Yes. Codex CLI uses the OpenAI API directly, so you only need an API key with credits. You pay per token used. This is separate from ChatGPT subscription pricing. Many developers prefer this model for predictable, usage-based costs.

Is Codex CLI really open source?

Yes. Codex CLI is fully open source under the Apache 2.0 license. The source code is available on GitHub with 72,000+ stars. You can fork it, modify it, and use it in commercial products. The agent logic, tool integrations, and approval modes are all open. The only proprietary component is the GPT-5.5 model itself, which is accessed via the OpenAI API.

What is AGENTS.md and do I need one?

AGENTS.md is a configuration file that tells AI coding agents how to work with your repository. It includes project conventions, build commands, code style rules, and areas that require human review.
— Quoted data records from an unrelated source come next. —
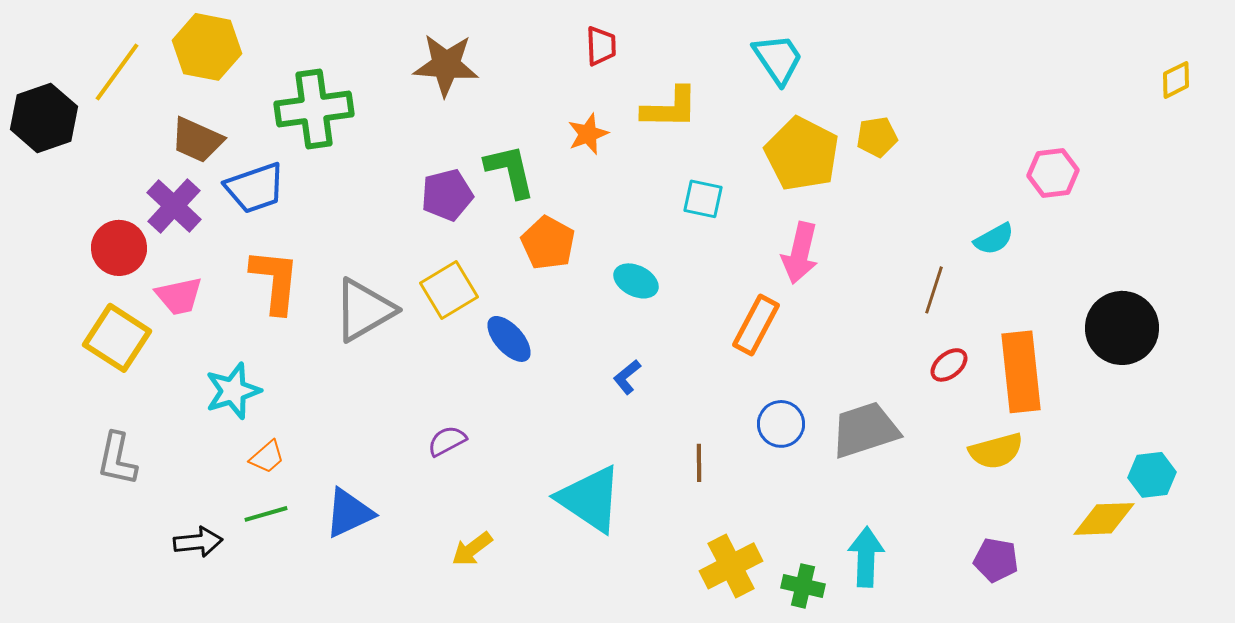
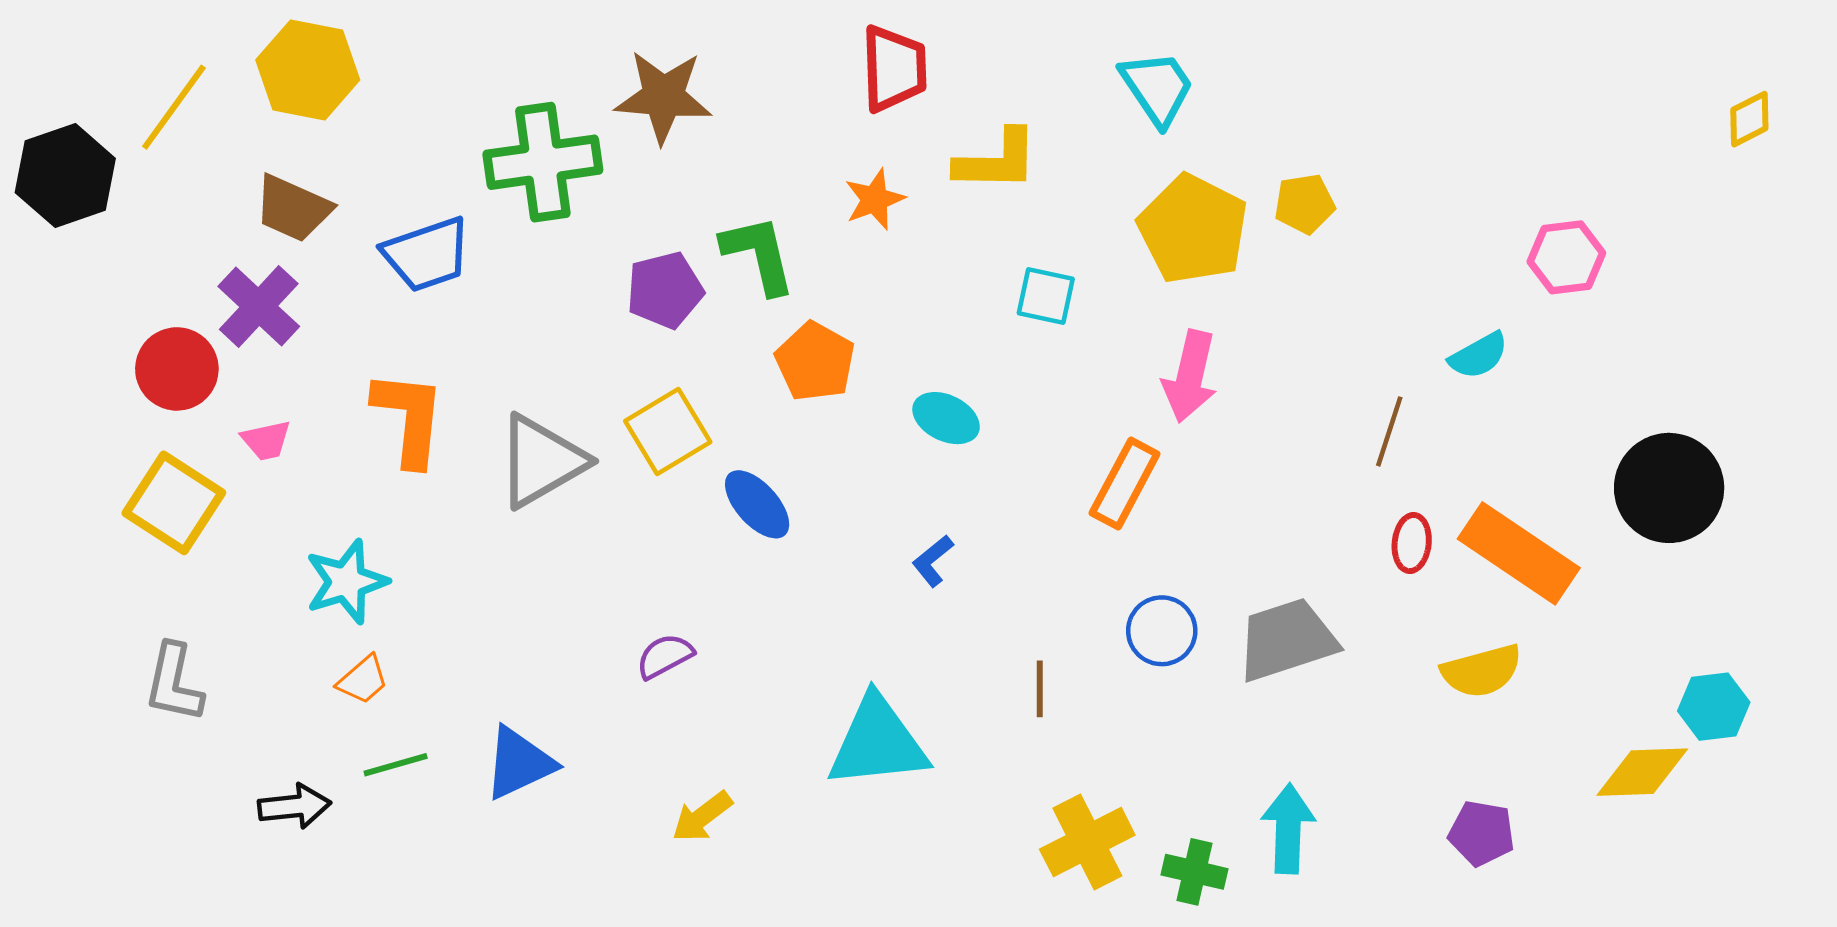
red trapezoid: (601, 46) -> (894, 68), size x1.5
green cross: (314, 109) -> (543, 162), moved
blue trapezoid: (255, 188) -> (427, 254), moved
pink trapezoid: (179, 296) -> (266, 440), size x0.7
red ellipse: (949, 365) -> (1412, 543), turned -45
orange rectangle: (1021, 372) -> (1519, 553), turned -50
orange trapezoid: (267, 457) -> (363, 680), moved
cyan triangle: (590, 499) -> (878, 742), turned -40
While not strictly required, adding one significantly improves Codex's output quality. It is now a Linux Foundation standard supported by all major AI coding tools.

Can Codex deploy my code to production?

Codex can create PRs and trigger CI/CD pipelines, but it does not directly deploy to production. The recommended workflow is: Codex creates a PR, your CI/CD pipeline runs automated checks, a human reviews and approves, and your existing deployment process handles the rest. This keeps a human in the loop for production changes.